**Prompt:** Read the lines below. Copy out any that hold the string "menjadi".

**Stored data entries:**
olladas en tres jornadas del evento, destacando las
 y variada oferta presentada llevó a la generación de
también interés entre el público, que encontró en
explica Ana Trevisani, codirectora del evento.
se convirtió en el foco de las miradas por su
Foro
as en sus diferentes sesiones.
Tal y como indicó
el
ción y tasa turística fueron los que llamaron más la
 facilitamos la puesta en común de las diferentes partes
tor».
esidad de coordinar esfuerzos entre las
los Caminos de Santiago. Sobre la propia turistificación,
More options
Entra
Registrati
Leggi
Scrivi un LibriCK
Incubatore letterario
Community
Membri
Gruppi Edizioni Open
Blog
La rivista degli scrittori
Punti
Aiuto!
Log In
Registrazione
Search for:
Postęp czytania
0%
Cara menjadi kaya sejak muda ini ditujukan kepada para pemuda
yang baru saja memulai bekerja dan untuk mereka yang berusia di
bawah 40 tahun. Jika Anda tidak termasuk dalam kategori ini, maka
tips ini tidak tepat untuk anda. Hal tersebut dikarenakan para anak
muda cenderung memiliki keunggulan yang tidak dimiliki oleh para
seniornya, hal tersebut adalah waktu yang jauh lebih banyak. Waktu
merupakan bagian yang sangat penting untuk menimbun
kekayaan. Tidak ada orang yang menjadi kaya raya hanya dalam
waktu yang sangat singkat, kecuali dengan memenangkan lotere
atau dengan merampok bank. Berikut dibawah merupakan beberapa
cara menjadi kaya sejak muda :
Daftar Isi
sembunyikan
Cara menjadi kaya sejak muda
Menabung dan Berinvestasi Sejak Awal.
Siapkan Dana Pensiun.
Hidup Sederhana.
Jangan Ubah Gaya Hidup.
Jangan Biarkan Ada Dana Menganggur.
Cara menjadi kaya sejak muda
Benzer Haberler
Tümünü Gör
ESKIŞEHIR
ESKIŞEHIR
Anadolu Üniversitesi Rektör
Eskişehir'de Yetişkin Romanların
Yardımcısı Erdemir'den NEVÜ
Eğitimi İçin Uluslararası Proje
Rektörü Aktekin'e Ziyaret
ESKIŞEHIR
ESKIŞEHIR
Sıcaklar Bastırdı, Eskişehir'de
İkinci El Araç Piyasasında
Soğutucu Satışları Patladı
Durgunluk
---
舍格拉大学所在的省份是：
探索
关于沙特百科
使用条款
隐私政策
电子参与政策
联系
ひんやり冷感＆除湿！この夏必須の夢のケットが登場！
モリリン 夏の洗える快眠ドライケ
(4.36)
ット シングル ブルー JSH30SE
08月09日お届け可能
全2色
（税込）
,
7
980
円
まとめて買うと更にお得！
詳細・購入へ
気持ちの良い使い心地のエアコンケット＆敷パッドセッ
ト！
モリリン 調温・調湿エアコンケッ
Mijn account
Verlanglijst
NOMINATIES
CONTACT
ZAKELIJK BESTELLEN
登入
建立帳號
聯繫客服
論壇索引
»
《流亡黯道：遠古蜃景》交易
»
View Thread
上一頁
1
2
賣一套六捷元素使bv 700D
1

**Answer space:**
Cara menjadi kaya sejak muda ini ditujukan kepada para pemuda
kekayaan. Tidak ada orang yang menjadi kaya raya hanya dalam
cara menjadi kaya sejak muda :
Cara menjadi kaya sejak muda
Cara menjadi kaya sejak muda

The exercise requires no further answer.